Polisi Swedia Gagalkan Rencana Pembakaran Al-Quran di Daerah Imigran Muslim

Selasa, 18 Agustus 2020 - 17:54 WIB
loading...
Polisi Swedia Gagalkan Rencana Pembakaran Al-Quran di Daerah Imigran Muslim
Polisi Swedia menolak rencana pembakaran Al-Quran di daerah imigran Muslim. Foto/Ilustrasi
A A A
STOCKHOLM - Polisi Swedia menghentikan rencana seorang seniman jalanan yang kontroversial untuk membakar Al-Quran di luar masjid di distrik Rosengard yang terkenal di Malmo. Wilayah itu masuk dalam daftar "daerah rawan" Swedia dan sering disebut sebagai daerah terlarang.
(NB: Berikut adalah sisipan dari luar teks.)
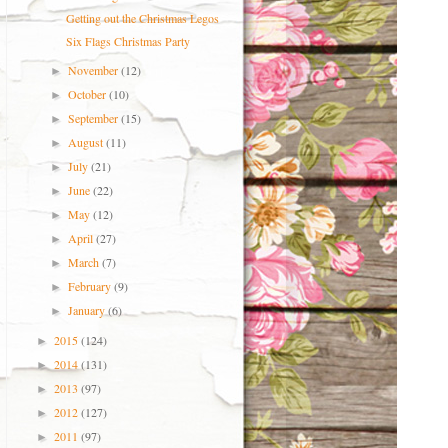
Getting out the Christmas Legos
Six Flags Christmas Party
November
(12)
►
October
(10)
►
September
(15)
►
August
(11)
►
July
(21)
►
June
(22)
►
May
(12)
►
April
(27)
►
March
(7)
►
February
(9)
►
January
(6)
►
2015
(124)
►
2014
(131)
►
2013
(97)
►
2012
(127)
►
2011
(97)
►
Seniman jalanan Swedia, Dan Park, yang juga teman dari pengacara Denmark dan pemimpin partai garis keras Rasmus Paludan, berencana untuk membakar kitab suci umat Islam itu pada 28 Agustus. Paludan sebelumnya juga memiliki sejarah membakar Al-Quran di daerah Muslim, yang dilihatnya sebagai perayaan kebebasan berbicara. Paludan menggambarkan tindakannya sebagai "membela orang-orang persaudaraannya" di Swedia.(Baca: Jadikan Al-Quran Bahan Candaan, Wanita Tunisia Dijebloskan ke Penjara )
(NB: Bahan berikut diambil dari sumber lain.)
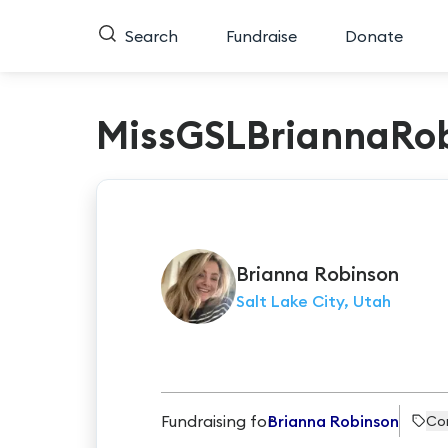
Search
Fundraise
Donate
MissGSLBriannaRo
Brianna
Robinson
Salt Lake City, Utah
Fundraising for
Brianna Robinson
Co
Menurut Dan Park sendiri, polisi menolak izin atas aksinya tersebut dengan alasan keamanan.

“Kami mengajukan izin di luar masjid di Rosengard, atau di tempat lain di Rosengard. Mereka menolaknya, demi alasan keamanan. Mereka mengklaim akan ada terlalu banyak kekerasan, terlalu banyak provokasi,” kata Park kepada outlet berita Nyheter Idag yang dikutip Sputnik, Selasa (18/8/2020).
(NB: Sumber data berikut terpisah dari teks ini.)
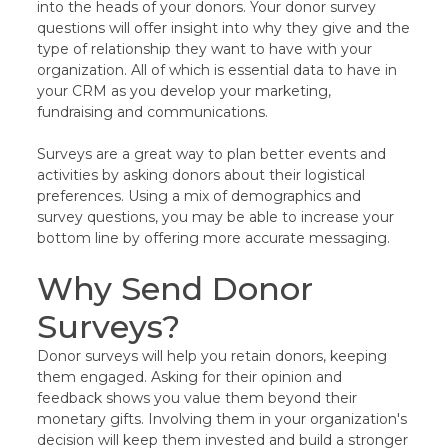
into the heads of your donors. Your donor survey
questions will offer insight into why they give and the
type of relationship they want to have with your
organization. All of which is essential data to have in
your CRM as you develop your marketing,
fundraising and communications.
Surveys are a great way to plan better events and
activities by asking donors about their logistical
preferences. Using a mix of demographics and
survey questions, you may be able to increase your
bottom line by offering more accurate messaging.
Why Send Donor
Surveys?
Donor surveys will help you retain donors, keeping
them engaged. Asking for their opinion and
feedback shows you value them beyond their
monetary gifts. Involving them in your organization's
decision will keep them invested and build a stronger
Menurut sang seniman, polisi malah mengusulkan alun-alun di daerah yang jauh lebih tenang dengan lebih sedikit imigran Muslim.

Dengan pengakuan Park sendiri, polisi menekankan bahwa 28 Agustus adalah hari Jumat, itulah sebabnya umat Islam yang berkumpul untuk sholat Jumat dapat melihat Al-Quran yang terbakar sebagai aksi provokasi yang disengaja.

"Saya memberi tahu polisi, Anda tunduk pada kekerasan. Anda takut akan ada kekerasan, jadi Anda menyerah. Kekerasan yang memutuskan kebebasan berekspresi,” kata Park kepada Nyheter Idag.

Rasmus Paludan, yang memimpin partai garis keras anti-imigrasi Denmark, yang diidentifikasi sebagai "etno-nasionalis utilitarian" dan berusaha melarang Islam secara total, tidak berkomentar apa-apa tentang keputusan polisi tersebut.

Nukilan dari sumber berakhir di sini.